Gold, Booz (BAH)
Gold takes the lead, baggies become stuck, yield spreads spread apart, food and a blurb about Booz’s business
As I type, on Easter Sunday night, it’s impossible not to notice God’s money - gold - ascending to sit in righteous judgement of malfeasant debt binges & gov’t scam currencies.
Hallelujah!
The above chart of gold vs U.S. dollar never gets old, but what about Berkshire?
Since 1998, despite regular market turmoil providing Warren Buffett historic opportunities to do what he does best - “buy when there’s blood in the streets” - Y2K tech crash, 9/11, “Global Financial Crisis”, 2018, Covid, 2022, and another tech crash now - gold has matched the performance of the iconic Berkshire Hathaway while demanding no acumen, advantage, time or effort:
What about good ol’ reliable, conservative banks?
A 5-year bullish “cup and handle” pattern in gold vs. the KBW Bank Index (BKX) suggests we’ll see more of what we’ve been seeing so far this year, for a good while longer:
History strongly suggests the same, as we’re watching it repeat right on schedule.
In late 2023 I wrote:
Complacency is currently widespread, but for now, and probably into 2024, extreme overvaluations can become utterly insane valuations.
One measure of complacency is the spread between corporate junk bonds and treasury yields. When that complacency is at an extreme, a reversal typically precedes serious market turmoil.
That measure recently equalled the 3rd most extreme reading of the past century.
Check! Valuations became utterly insane.
The spread between junk bonds and treasury yields tightened to match the most extreme measures of the past century, as far back as the data goes, before finally blowing apart in March of this year.
Prior to that, historic extremes were everywhere and I offered a slew of charts in early March to underscore the situation.
That post begins with “Bagholding is the new black” and contained this section:
Another data set of mine, running like clockwork. When the yellow down trends are broken, markets suffer major drawdowns shortly thereafter. This chart was made three months ago and has since triggered another bear signal:
You know what happened in the six weeks since, and now baggies - also known as stuckholders - abound.

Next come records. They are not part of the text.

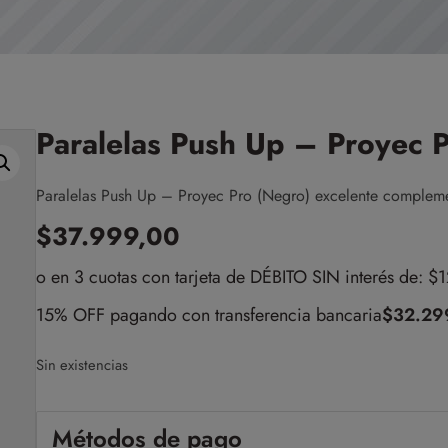
Paralelas Push Up – Proyec 
Paralelas Push Up – Proyec Pro (Negro) excelente compleme
$
37.999,00
o en 3 cuotas con tarjeta de DÉBITO SIN interés de: $
15% OFF pagando con transferencia bancaria
$
32.29
Sin existencias
Métodos de pago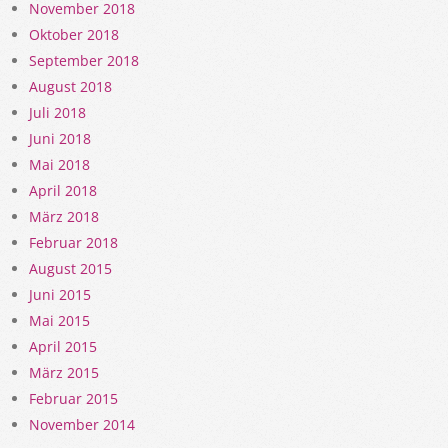
November 2018
Oktober 2018
September 2018
August 2018
Juli 2018
Juni 2018
Mai 2018
April 2018
März 2018
Februar 2018
August 2015
Juni 2015
Mai 2015
April 2015
März 2015
Februar 2015
November 2014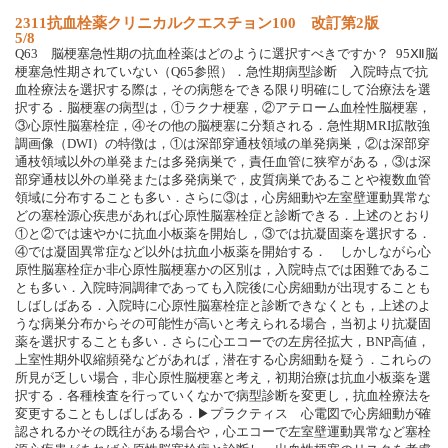
2311抗血栓薬クリニカルクエスチョン100 改訂第2版
5/8
Q63 脳梗塞急性期の抗血栓薬はどのように選択すべきですか？ 95Ⅻ脳
梗塞急性期されていない（Q65参照）．急性期病型診断 入院時点で抗
血栓療法を選択する際は，その病態をできる限り明確にして治療法を選
択する．脳梗塞の病型は，①ラクナ梗塞，②アテローム血栓性脳梗塞，
③心原性脳塞栓症，④その他の脳梗塞に分類される．急性期MRI拡散強
調画像（DWI）の特徴は，①は深部穿通枝領域の単発病巣，②は深部穿
通枝領域以外の単発または多発病巣で，責任血管に狭窄がある，③は深
部穿通枝以外の単発または多発病巣で，皮質病巣であることや複数血管
領域に分布することも多い．さらに③は，心房細動や左室壁運動異常な
どの塞栓源心疾患があれば心原性脳塞栓症と診断できる．上述のとおり
①と②では速やかに抗血小板薬を開始し，③では抗凝固薬を選択する．
④では凝固異常症など以外は抗血小板薬を開始する． しかしながら心
原性脳塞栓症か非心原性脳梗塞かの区別は，入院時点では困難であるこ
とも多い．入院時洞調律であっても入院後に心房細動が出現することも
しばしばある．入院時に心原性脳塞栓症と診断できなくとも，上述のよ
うな病巣分布からその可能性が高いと考えられる場合，当初より抗凝固
薬を選択することも多い．さらに心エコーでの左房径拡大，BNP高値，
上室性期外収縮頻発などがあれば，潜在する心房細動を疑う．これらの
所見が乏しい場合，非心原性脳梗塞と考え，初期治療は抗血小板薬を選
択する．各種検査を行っていくなかで病型診断を変更し，抗血栓療法を
変更することもしばしばある．▶プラクティス 心電図で心房細動が確
認されるかその既往がある場合や，心エコーで左室壁運動異常など塞栓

If only there’d been a sure-fire recessionary predictor stridently sounding the alarm months ago, this wouldn’t be the latest entry under “no surprise whatsoever”:
"Economists now say a dire economic slowdown has already begun.”
- MarketWwatch
The same sheep economists earlier this year, while the many massive red flags I noted were flapping in recessionary winds loud & clear:
Wall Street Journal survey of 75 economists: all 75 expect real U.S. GDP will be higher in a year’s time.
Three weeks ago, I noted:
Gold, another idea that was not popular while I made the case for owning it almost every other update since this substack’s inception, is at an all-time high.
From central banks to professional money managers to retail investors - all cohorts that on average have abysmal track records, coming nowhere near the returns of major indexes much less gold itself - are now excited about and buying precious metals.

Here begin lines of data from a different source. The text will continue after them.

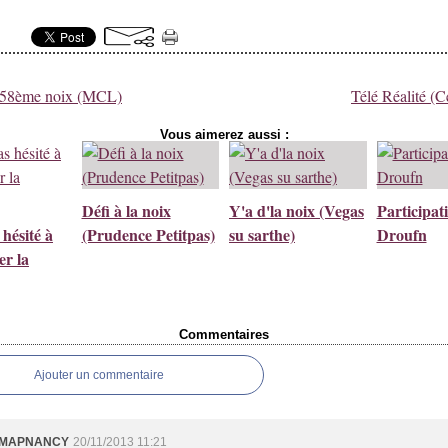
258ème noix (MCL)
Télé Réalité (C
Vous aimerez aussi :
Défi à la noix
Y'a d'la noix (Vegas
Participat
 hésité à
(Prudence Petitpas)
su sarthe)
Droufn
er la
Commentaires
Ajouter un commentaire
MAPNANCY
20/11/2013 11:21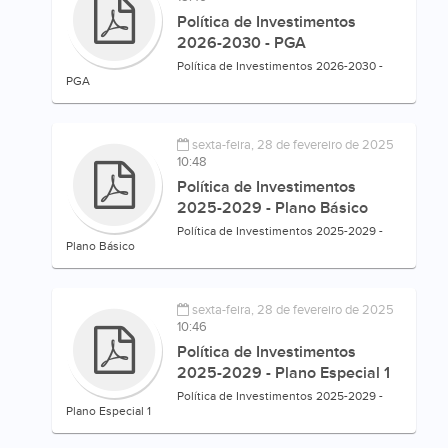
Política de Investimentos
2026-2030 - PGA
Política de Investimentos 2026-2030 -
PGA
sexta-feira, 28 de fevereiro de 2025
10:48
Política de Investimentos
2025-2029 - Plano Básico
Política de Investimentos 2025-2029 -
Plano Básico
sexta-feira, 28 de fevereiro de 2025
10:46
Política de Investimentos
2025-2029 - Plano Especial 1
Política de Investimentos 2025-2029 -
Plano Especial 1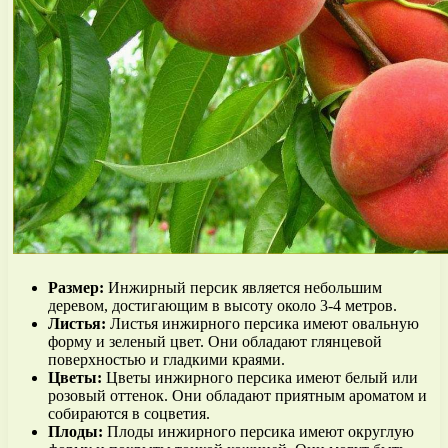
Размер:
Инжирный персик является небольшим
деревом, достигающим в высоту около 3-4 метров.
Листья:
Листья инжирного персика имеют овальную
форму и зеленый цвет. Они обладают глянцевой
поверхностью и гладкими краями.
Цветы:
Цветы инжирного персика имеют белый или
розовый оттенок. Они обладают приятным ароматом и
собираются в соцветия.
Плоды:
Плоды инжирного персика имеют округлую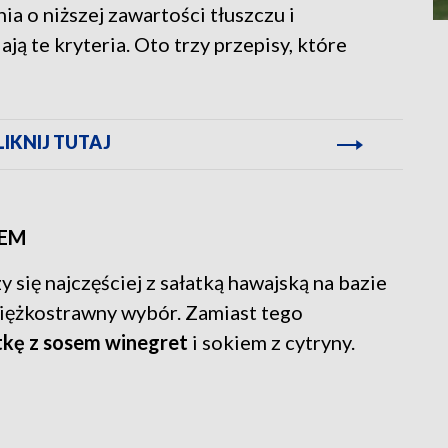
ia o niższej zawartości tłuszczu i
ją te kryteria. Oto trzy przepisy, które
LIKNIJ TUTAJ
IEM
y się najczęściej z sałatką hawajską na bazie
 ciężkostrawny wybór. Zamiast tego
atkę z sosem winegret
i sokiem z cytryny.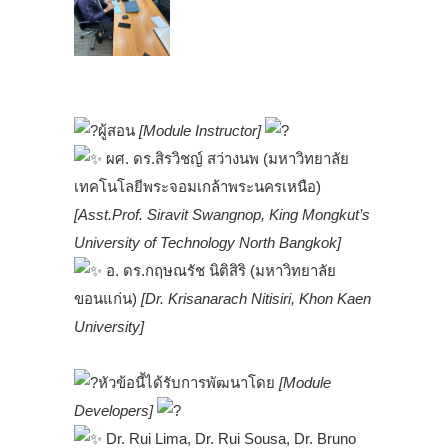
.
ผู้สอน
[Module Instructor]
ผศ. ดร.สิรวิชญ์ สว่างนพ (มหาวิทยาลัย
เทคโนโลยีพระจอมเกล้าพระนครเหนือ)
[Asst.Prof. Siravit Swangnop, King Mongkut’s
University of Technology North Bangkok]
อ. ดร.กฤษณรัช นิติสิริ (มหาวิทยาลัย
ขอนแก่น)
[Dr. Krisanarach Nitisiri, Khon Kaen
University]
.
หัวข้อนี้ได้รับการพัฒนาโดย
[Module
Developers]
Dr. Rui Lima, Dr. Rui Sousa, Dr. Bruno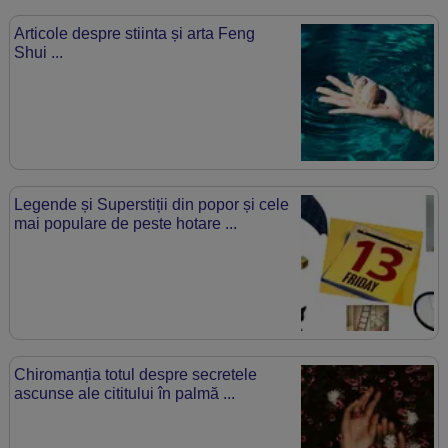
Articole despre stiinta și arta Feng
Shui ...
Legende și Superstiții din popor și cele
mai populare de peste hotare ...
Chiromanția totul despre secretele
ascunse ale cititului în palmă ...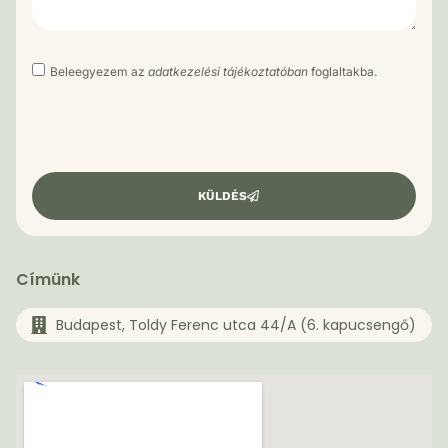
Beleegyezem az
adatkezelési tájékoztatóban
foglaltakba.
KÜLDÉS
Címünk
Budapest, Toldy Ferenc utca 44/A (6. kapucsengő)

Gold is already 10% higher. During those three weeks the Nasdaq dropped as much as 14.5% Perhaps as a result, and as predicted, punters have begun to pile into precious metals with some vigor.

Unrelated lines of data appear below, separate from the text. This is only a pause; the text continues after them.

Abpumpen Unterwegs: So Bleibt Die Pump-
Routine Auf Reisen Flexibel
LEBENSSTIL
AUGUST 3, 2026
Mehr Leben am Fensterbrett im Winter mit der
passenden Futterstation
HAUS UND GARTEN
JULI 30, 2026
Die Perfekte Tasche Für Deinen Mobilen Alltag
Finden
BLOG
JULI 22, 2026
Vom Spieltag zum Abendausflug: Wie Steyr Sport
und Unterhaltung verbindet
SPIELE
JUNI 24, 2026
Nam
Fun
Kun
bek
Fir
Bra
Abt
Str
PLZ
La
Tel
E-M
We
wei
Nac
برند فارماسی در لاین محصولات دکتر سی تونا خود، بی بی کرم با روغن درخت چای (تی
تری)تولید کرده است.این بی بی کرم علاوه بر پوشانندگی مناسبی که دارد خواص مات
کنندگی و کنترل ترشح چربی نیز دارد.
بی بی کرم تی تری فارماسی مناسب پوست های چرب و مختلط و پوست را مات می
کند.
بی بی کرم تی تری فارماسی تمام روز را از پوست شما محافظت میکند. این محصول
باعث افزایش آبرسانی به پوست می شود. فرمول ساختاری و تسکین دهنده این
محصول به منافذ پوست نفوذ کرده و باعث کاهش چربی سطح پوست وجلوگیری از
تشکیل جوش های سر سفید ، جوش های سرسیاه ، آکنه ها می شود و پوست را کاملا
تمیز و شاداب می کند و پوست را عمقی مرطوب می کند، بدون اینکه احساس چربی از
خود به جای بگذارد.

As trend-chasers abandon the fading fad in tech, fantasy, and hyper-valuation for the next fad in commodities, reality and value, it’s reasonable to wonder how long it might last.
Reversals in history’s periods of most extreme complacency, as measured by the yield spread, were: May 1929, January 1966, July 1973, October 1979, February 2007, and March 2025.
Those are historic dates in stock market history, to say the least. Virtually everyone interested in equities has a good idea what happened to stock markets shortly after those dates, but what about gold?
After the inflections of 1929 and 2007, gold doubled within a few years.
This chart depicts gold’s action through the 1960-1979 period:
Note too what happened to gold in the wake of the Y2K tech crash.
As for 2025, we’re now seeing what happens as this generation’s tech bubble pops.
It likely won’t be much different than in the past, and if that’s the case then we have a few years to go:
Conclusion: Own real companies and real things.
Wheat’s looking great, and I’m still holding food commodities via DBA, WEAT and CORN, as detailed in February.
It’ll be time to add uranium again soon.
Meanwhile, keep an eye on Booz Allen Hamilton (BAH) for continued relative strength. It may very soon meet my “special situations” criteria and, quite unlike most companies, its stock has traded sideways the past two months. Also quite unlike most companies, it’s arguably deep in value territory at the close Friday of $113.68
The Trump administration has been rattling about slashing spending on government contractors, and government contracts are the bulk of Booz’s business. Market activity since February suggests that’s already been priced in.
This is encouraging news. Well done.